An intervention will almost certainly be difficult; there will be deaths, there will be mistakes, there will be embarrassing moments, and worst of all, there will be self-righteous armchair-philosophers pointing out the inevitable pains and failures of military operations and saying "aha! we told you so," as if their alternative, watching Syria tear itself into oblivion, would have been the morally superior option. There will be speculations about ulterior motives, about oil, or Monsanto, or the Freemasons, or the Bilderbergs, or whatever. There will even be people who say, "you, who advocated intervention, you have Syrian blood on your hands." In international politics, these kinds of slanderous equivocations and hindsight cherry-picked claims to intellectual victory seems to be the price of action, but the price of inaction is far worse: dislocation, disruption, pain, death, and despair for real people. Not for us, this time, but for thousands of very real humans.

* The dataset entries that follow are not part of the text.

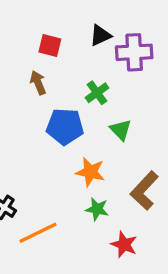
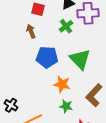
green cross: (97, 93) -> (66, 26), moved
green triangle: (121, 130) -> (80, 59), size x1.6

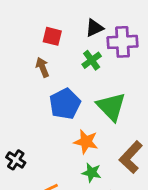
blue pentagon: (47, 57) -> (65, 104), turned -30
black cross: (11, 105) -> (16, 160), moved

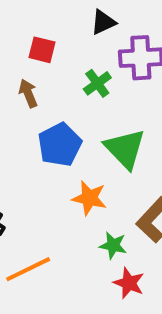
black triangle: (94, 28) -> (103, 22), moved
green star: (92, 173) -> (113, 245), moved

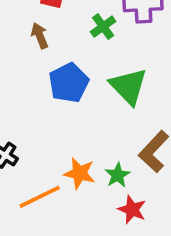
orange star: (89, 198) -> (80, 173), moved
green star: (113, 245) -> (118, 175), turned 30

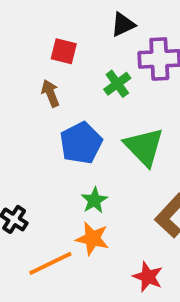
green star: (118, 175) -> (94, 200), moved

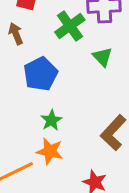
green cross: (117, 84) -> (70, 26), size x1.4
green triangle: (144, 147) -> (102, 57), moved, size x0.6

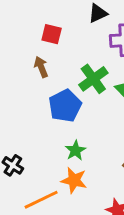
green cross: (70, 26) -> (93, 79), moved

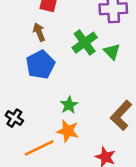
blue pentagon: (65, 106) -> (40, 65), moved

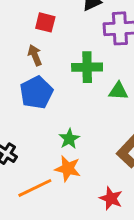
green cross: (85, 43) -> (87, 67), turned 35
green triangle: (112, 52) -> (118, 91), moved, turned -42

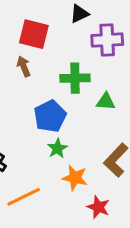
red square: (45, 22) -> (34, 34), size x1.5
blue pentagon: (36, 93) -> (50, 116), moved
orange star: (68, 169) -> (75, 178), moved

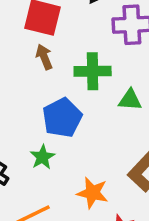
brown arrow: (24, 66) -> (44, 57), moved
green star: (57, 148) -> (42, 157), moved

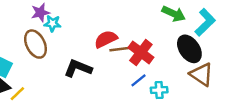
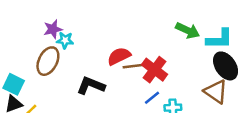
cyan L-shape: (205, 22) -> (219, 39), turned 44
brown ellipse: (36, 44) -> (48, 61), turned 52
black ellipse: (189, 49) -> (226, 66), moved

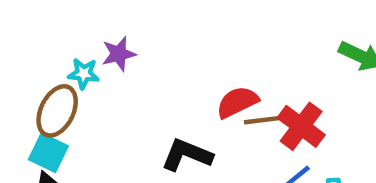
cyan star: (65, 40) -> (84, 74), moved
brown ellipse: (48, 61) -> (57, 111), moved

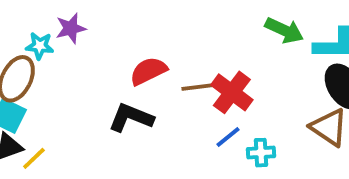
red semicircle: (237, 102) -> (148, 71), moved

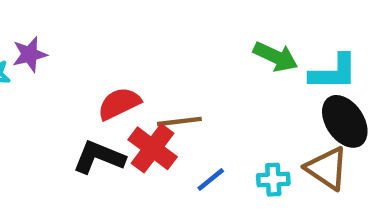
red cross: (232, 92) -> (153, 148), moved
cyan cross: (261, 153) -> (273, 180), moved

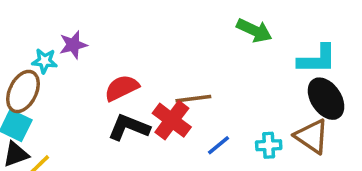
green arrow: (276, 57) -> (254, 30), moved
red semicircle: (119, 104) -> (122, 88), moved

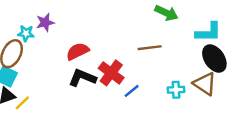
brown line: (193, 99) -> (150, 48), moved
blue line: (218, 145) -> (132, 91), moved

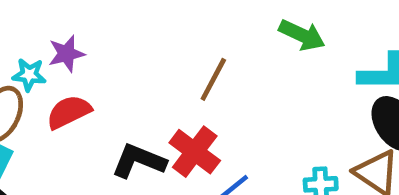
brown line: (150, 48) -> (213, 79), moved, turned -55
red semicircle: (78, 51) -> (69, 112), moved

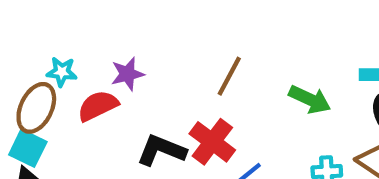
green arrow: (302, 35) -> (310, 99), moved
purple star: (66, 54) -> (127, 74), moved

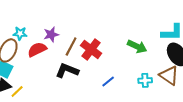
brown line: (229, 76) -> (71, 46), moved
red cross: (212, 142) -> (91, 49), moved

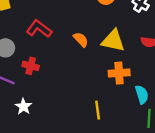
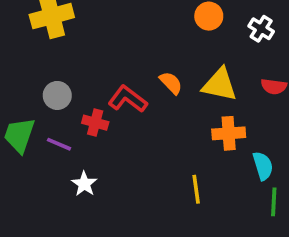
red L-shape: (39, 29) -> (128, 99), moved

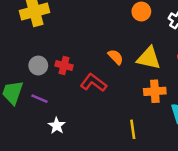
red L-shape: (128, 99) -> (93, 83), moved
red cross: (95, 123) -> (64, 66), moved

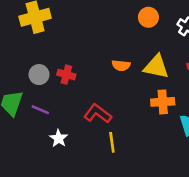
orange semicircle: (116, 57) -> (121, 65), turned 140
red L-shape: (93, 83) -> (98, 114), moved
yellow line: (133, 129) -> (112, 142), moved

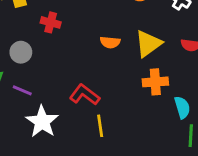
yellow triangle: (156, 67) -> (148, 44), turned -48
red cross: (66, 75) -> (51, 22), moved
white star: (59, 138) -> (42, 122), size x1.6

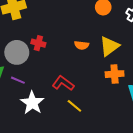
red cross: (51, 22) -> (38, 43), moved
gray circle: (21, 52) -> (17, 52), size x1.5
yellow line: (100, 126) -> (74, 106), turned -42

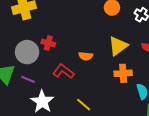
orange semicircle: (82, 45) -> (86, 56), moved
red L-shape: (63, 83) -> (63, 71), moved

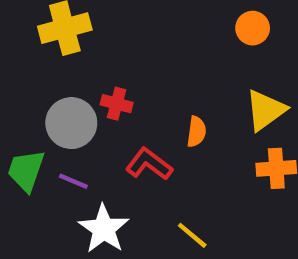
orange semicircle: (86, 56) -> (196, 132), turned -88

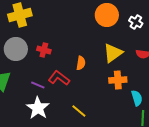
orange circle: (253, 28) -> (107, 15), size x1.5
gray circle: (71, 123) -> (16, 49), moved
purple line: (73, 181) -> (38, 85), moved

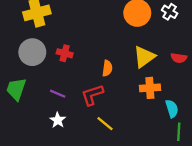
white cross: (136, 22) -> (170, 12), moved
red L-shape: (59, 78) -> (92, 95), moved, turned -55
white star: (38, 108) -> (58, 120), size x0.6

No one is asking you to pick up a rifle and go off to Syria. We have plenty of people who have volunteered, of their own free will, to do that for you. I did, my brother did, and countless other people who were willing to put their life on the line for principle have done this so you don't have to. If you don't want to go off and fight, that's okay. But if you find yourself thinking "but it's my tax money!," I want you to add one more element to our bus-rape thought experiment. Suppose you're sitting next to a gentleman who, on seeing the rape-attack commence, seems decidedly opposed to getting tangled up in the whole mess. "That's alright," you think. "I'll do it myself." You get up to go and save the poor woman.

"Hold it right there!" says the man. "We're covered by the same insurance company. If you go over there and get injured, I could lose money. It's not our fight. Don't go over there on my dime."

It is for people like this that Jonathan Swift wrote his modest proposal. I hear that babies are delicious, you anti-war pragmatists.